Describing their wedding as “Mod meets Moghul – a theme based on the sharpness of the Mod culture coupled with the glamour and colour from the Rajasthani era in India”, Aelia & Stuart were married at Kedleston Hall in Derby. They chose this space because it perfectly encompassed both of their cultures, which was really important to them. Aelia explains, “Asian weddings are notorious for being huge, but we didn’t want that. We wanted everyone there to truly feel part of the wedding. This was going to be a party for our nearest and dearest. We set out to find a unique venue to capture both our sides, tall order! We looked everywhere: gallery spaces, sculpture gardens, castles – the lot. We were losing hope until we came across a beautiful National Trust site in Derby. It was stunning and we fell in love with it straight away. Not only could we pretty much use the whole house for our ceremony, reception, dinner and dancing but it was closed to the public and it had a history steeped in the Rajasthani era as the owner was the Viceroy to India. Perfect! I had the Indian side covered and Stu had the design and architecture by Robert Adams covered. We couldn’t believe our luck.”

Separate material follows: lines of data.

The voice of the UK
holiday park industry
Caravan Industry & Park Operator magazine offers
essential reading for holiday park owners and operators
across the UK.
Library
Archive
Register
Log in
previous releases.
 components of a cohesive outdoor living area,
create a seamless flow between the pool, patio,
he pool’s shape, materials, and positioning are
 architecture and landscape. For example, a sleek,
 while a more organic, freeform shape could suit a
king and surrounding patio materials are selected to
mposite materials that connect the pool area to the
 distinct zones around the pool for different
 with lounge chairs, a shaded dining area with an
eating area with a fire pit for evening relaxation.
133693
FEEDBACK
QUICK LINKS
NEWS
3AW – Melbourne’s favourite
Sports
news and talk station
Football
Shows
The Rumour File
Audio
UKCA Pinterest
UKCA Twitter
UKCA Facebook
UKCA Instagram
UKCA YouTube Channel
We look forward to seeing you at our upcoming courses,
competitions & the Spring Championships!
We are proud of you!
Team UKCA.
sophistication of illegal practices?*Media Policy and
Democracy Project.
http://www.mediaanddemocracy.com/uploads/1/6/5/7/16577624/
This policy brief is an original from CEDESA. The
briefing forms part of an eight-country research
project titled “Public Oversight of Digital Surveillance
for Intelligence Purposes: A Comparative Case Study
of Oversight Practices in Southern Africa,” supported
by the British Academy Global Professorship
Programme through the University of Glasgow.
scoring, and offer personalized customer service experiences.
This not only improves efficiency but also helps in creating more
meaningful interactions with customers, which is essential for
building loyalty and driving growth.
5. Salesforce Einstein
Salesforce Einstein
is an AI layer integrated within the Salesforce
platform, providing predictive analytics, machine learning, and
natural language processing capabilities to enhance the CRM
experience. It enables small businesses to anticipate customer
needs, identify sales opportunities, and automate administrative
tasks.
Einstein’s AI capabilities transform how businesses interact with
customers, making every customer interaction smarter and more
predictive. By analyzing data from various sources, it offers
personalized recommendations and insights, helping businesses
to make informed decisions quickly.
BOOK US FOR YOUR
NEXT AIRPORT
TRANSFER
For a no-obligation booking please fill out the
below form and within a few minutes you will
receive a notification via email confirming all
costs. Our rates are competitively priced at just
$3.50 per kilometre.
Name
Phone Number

“Our inspiration stemmed from our two cultures: India and the Mod scene of the 60s”, Aelia continued. “Our profession as graphic designers also played a huge roll in making it a well designed wedding. My religion is Islam and Stu’s is, well… Jedi! We actually asked the string quartet to learn the ‘Ceremony Song’ from Star Wars so I could walk down the aisle to it! We both also have a love for geometric forms, and coincidently Islamic art is full of it so this naturally became the motif for all our stationery and paper goods.”
“Our next step was to secure the food. There was no question about it, we were to have curry for dinner. It was pretty much demanded by my friends and family. An Asian wedding isn’t complete unless you have a good curry. Five Rivers surpassed all our expectations. But this was a wedding of two halves, and instead of having canapés with drinks at the reception, we decided to have a tea party with copious amounts of cake, finger sandwiches and posh tea. This was kept a secret and I wish I’d been there to see everyone walk into the great kitchen to see a table running down the centre of the room with a mad hatter style party and a Choccywoccydoodah cake.”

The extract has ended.